# [WHAT THE TASK REQUIRES]
Each line containing the word "vlastnosti" must be copied from the material below.
....
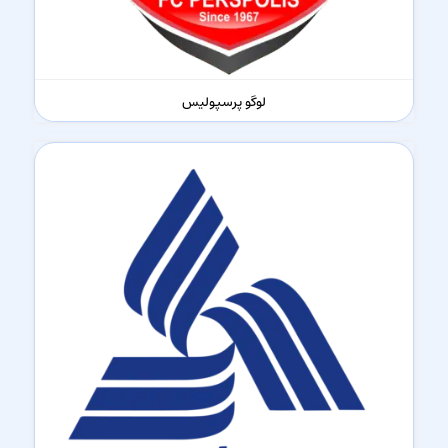
لوگو پرسپولیس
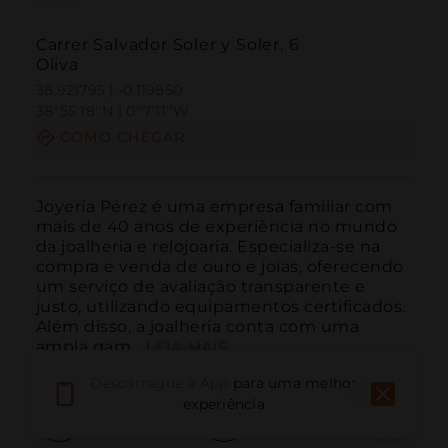
Carrer Salvador Soler y Soler, 6
Oliva
38.921795 | -0.119850
38º55'18''N | 0º7'11''W
COMO CHEGAR
Joyería Pérez é uma empresa familiar com 
mais de 40 anos de experiência no mundo 
da joalheria e relojoaria. Especializa-se na 
compra e venda de ouro e joias, oferecendo 
um serviço de avaliação transparente e 
justo, utilizando equipamentos certificados. 
Além disso, a joalheria conta com uma 
ampla gam...
LEIA MAIS
Descarregue a App
para uma melhor
experiência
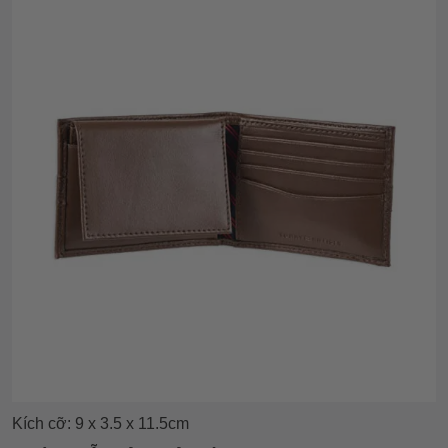
Kích cỡ: 9 x 3.5 x 11.5cm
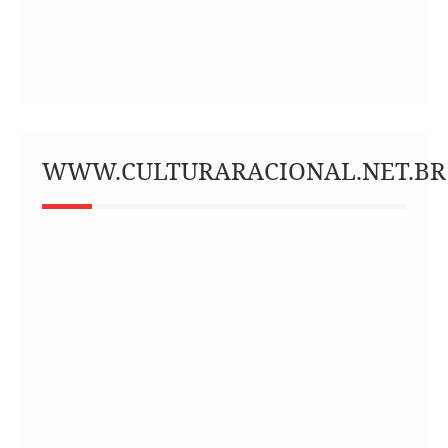
WWW.CULTURARACIONAL.NET.BR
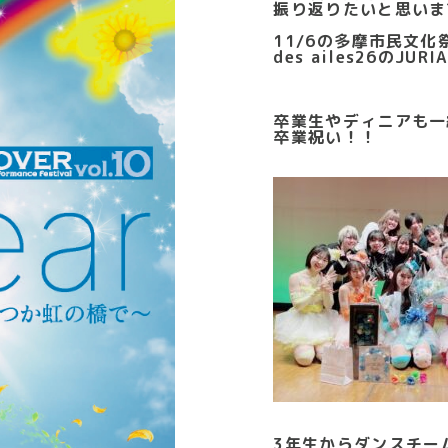
振り返りたいと思いま
11/6の多摩市民文化
des ailes26のJ
卒業生やディニアも一
卒業祝い！！
3年生からダンスチームの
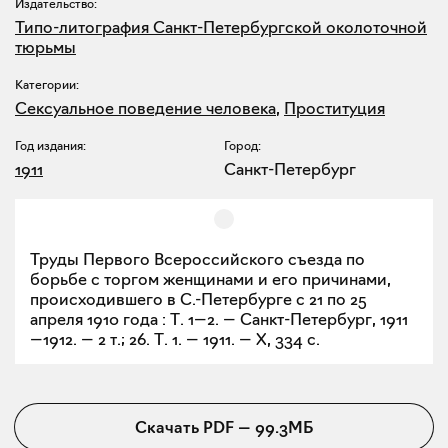
Издательство:
Типо-литография Санкт-Петербургской околоточной
тюрьмы
Категории:
Сексуальное поведение человека
,
Проституция
Год издания:
Город:
1911
Санкт-Петербург
Труды Первого Всероссийского съезда по
борьбе с торгом женщинами и его причинами,
происходившего в С.-Петербурге с 21 по 25
апреля 1910 года : Т. 1—2. — Санкт-Петербург, 1911
—1912. — 2 т.; 26. Т. 1. — 1911. — X, 334 с.
Скачать
PDF
—
99.3МБ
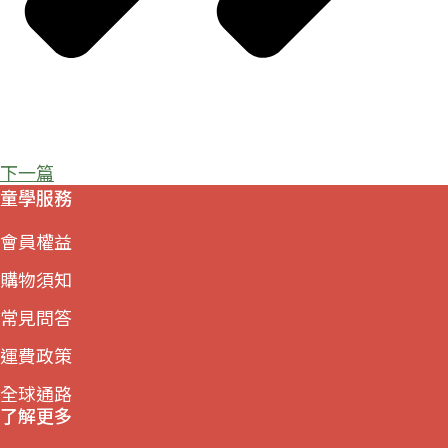
下一篇
童學服務
會員權益
購物須知
常見問答
運費政策
全球通路
了解更多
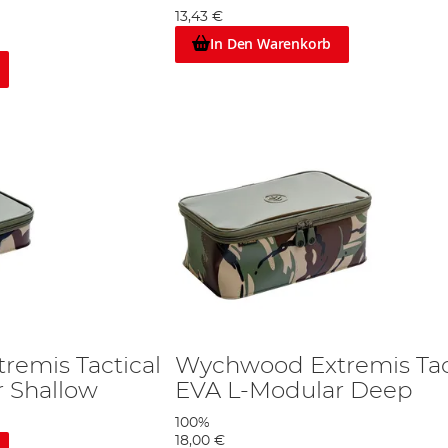
13,43 €
In Den Warenkorb
emis Tactical
Wychwood Extremis Tac
 Shallow
EVA L-Modular Deep
100%
18,00 €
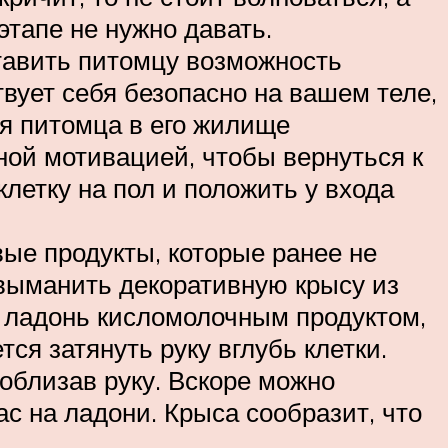
этапе не нужно давать.
тавить питомцу возможность
твует себя безопасно на вашем теле,
ия питомца в его жилище
ной мотивацией, чтобы вернуться к
клетку на пол и положить у входа
вые продукты, которые ранее не
 выманить декоративную крысу из
и ладонь кисломолочным продуктом,
ся затянуть руку вглубь клетки.
 облизав руку. Вскоре можно
с на ладони. Крыса сообразит, что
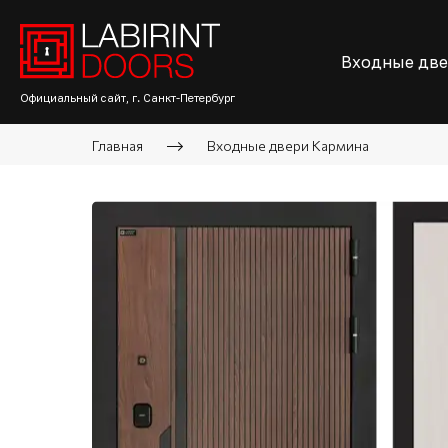
Входные дв
Официальный сайт, г. Санкт-Петербург
Главная
Входные двери Кармина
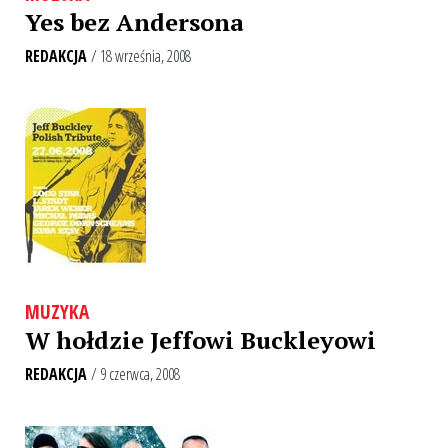
Yes bez Andersona
REDAKCJA
/ 18 września, 2008
MUZYKA
W hołdzie Jeffowi Buckleyowi
REDAKCJA
/ 9 czerwca, 2008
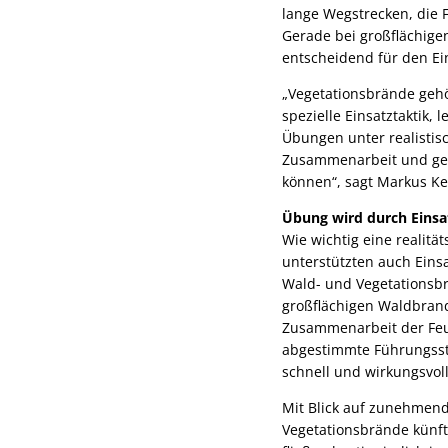
lange Wegstrecken, die 
Gerade bei großflächige
entscheidend für den Ein
„Vegetationsbrände gehö
spezielle Einsatztaktik,
Übungen unter realistis
Zusammenarbeit und gebe
können“, sagt Markus Ke
Übung wird durch Einsat
Wie wichtig eine realit
unterstützten auch Eins
Wald- und Vegetationsb
großflächigen Waldbrande
Zusammenarbeit der Feue
abgestimmte Führungsst
schnell und wirkungsvoll 
Mit Blick auf zunehmen
Vegetationsbrände künf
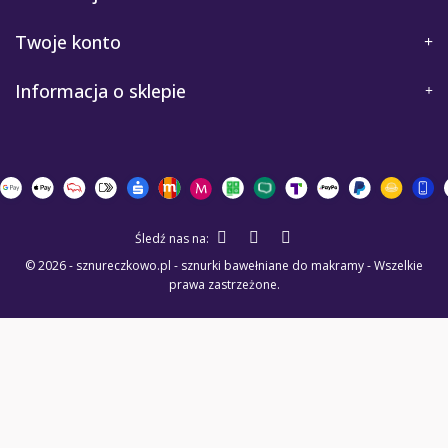
Twoje konto
Informacja o sklepie
Śledź nas na:
© 2026 - sznureczkowo.pl - sznurki bawełniane do makramy - Wszelkie
prawa zastrzeżone.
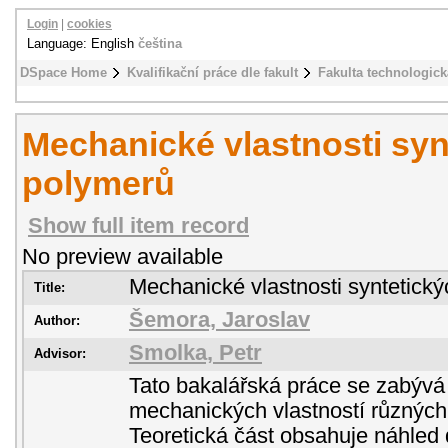
Login
|
cookies
Language: English
čeština
DSpace Home
Kvalifikační práce dle fakult
Fakulta technologick
Mechanické vlastnosti syn
polymerů
Show full item record
No preview available
Mechanické vlastnosti syntetick
Title:
Šemora, Jaroslav
Author:
Smolka, Petr
Advisor:
Tato bakalářská práce se zabýv
mechanických vlastností různých
Teoretická část obsahuje náhled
....
# [EXERCISE RESPONSE]
Mechanické vlastnosti syn
Mechanické vlastnosti syntetick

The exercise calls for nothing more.